Finally, on October 7, 2002, he said, “The Iraqi regime . . . possesses and produces chemical and biological weapons. It is seeking nuclear weapons. We know that the regime has produced thousands of tons of chemical agents, including mustard gas, sarin nerve gas, VX nerve gas.”

It was clear, then, that we needed to invade Iraq because it possessed stockpiles of some of the nastiest weapons in the world. Not only did it possess them, but we knew where they were.

On March 30, 2003, Secretary of Defense Donald Rumsfeld told us where these weapons were. In an interview with ABC’s George Stephanopoulos, Rumsfeld assured us that “We know where they are. They're in the area around Tikrit and Baghdad and east, west, south and north somewhat.”

As if this wasn’t enough proof, in England, on September 24, 2002, in a speech to The House of Commons, Prime Minister Tony Blair said that Iraq (or maybe it was Saddam Hussein alone), “…has existing and active military plans for the use of chemical and biological weapons, which could be activated within 45 minutes…”

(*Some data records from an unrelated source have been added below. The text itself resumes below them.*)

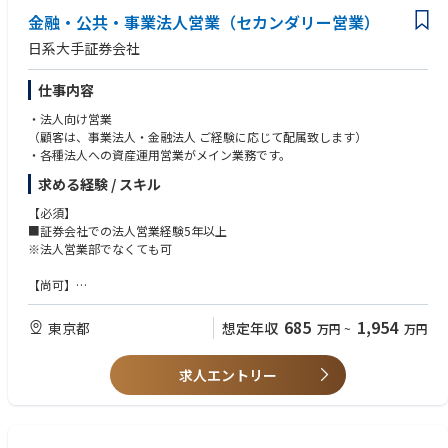
金融・公共・事業法人営業（セカンダリー営業）
日系大手証券会社
仕事内容
・法人向け営業
（顧客は、事業法人・金融法人 ご経験に応じて配属致します）
・各種法人への資産運用営業がメイン業務です。
求める経験 / スキル
【必須】
■証券会社での法人営業経験5年以上
※法人営業部でなくても可
【尚可】
■事業会社に対するIPO、M&Aに関する成約、知見がある方はなお可
685
1,954
東京都
想定年収
万円
~
万円
求人エントリー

So, in spite of the fact that, on the evening of September 11, 2001, the Front Man said, in a speech to a joint session of congress and to the American people, “Americans have many questions tonight. Americans are asking: Who attacked our country? The evidence we have gathered all points to a collection of loosely affiliated terrorist organizations known as al Qaeda”, Iraq must have justifiably been on his mind. He went on to say that Al Qaeda’s leader was “a person named Osama bin Laden.”

So there we were, on the evening of September 11, 2001 with the knowledge of who created such death and destruction to people and property on the very soil of the United States of America. We had no reason to believe that Al Qaeda, lead by Osama bin Laden, were finished with their attacks.

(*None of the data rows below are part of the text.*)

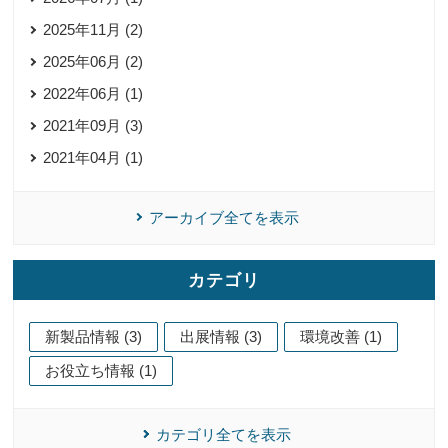
2025年11月 (2)
2025年06月 (2)
2022年06月 (1)
2021年09月 (3)
2021年04月 (1)
アーカイブ全てを表示
カテゴリ
新製品情報 (3)
出展情報 (3)
環境改善 (1)
お役立ち情報 (1)
カテゴリ全てを表示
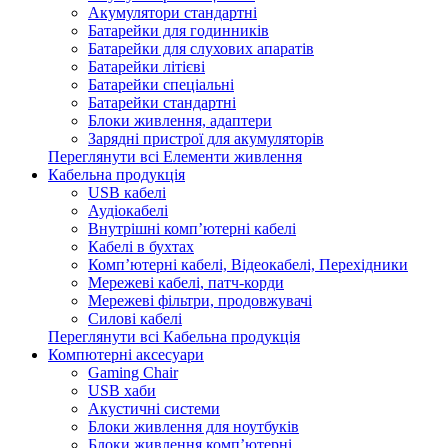
Акумулятори стандартні
Батарейки для годинників
Батарейки для слухових апаратів
Батарейки літієві
Батарейки спеціальні
Батарейки стандартні
Блоки живлення, адаптери
Зарядні пристрої для акумуляторів
Переглянути всі Елементи живлення
Кабельна продукція
USB кабелі
Аудіокабелі
Внутрішні комп’ютерні кабелі
Кабелі в бухтах
Комп’ютерні кабелі, Відеокабелі, Перехідники
Мережеві кабелі, патч-корди
Мережеві фільтри, продовжувачі
Силові кабелі
Переглянути всі Кабельна продукція
Компютерні аксесуари
Gaming Chair
USB хаби
Акустичні системи
Блоки живлення для ноутбуків
Блоки живлення комп’ютерні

Yet, evidence that Saddam Hussein was more of a threat to us than were the people who actually attacked us was strong enough to turn away from capturing or retaliating against those who attacked us. Judging from Saddam’s “stockpiles of nasty weapons” and his “existing and active military plans” to use these stockpiles against the Western world, and they could be readied “within 45 minutes”, it was a logical move to turn from searching for those who attacked us to invading Iraq. This was in spite of, as The Front Man said on September 18, 2003, “No, we've had no evidence that Saddam Hussein was involved with September the 11th.”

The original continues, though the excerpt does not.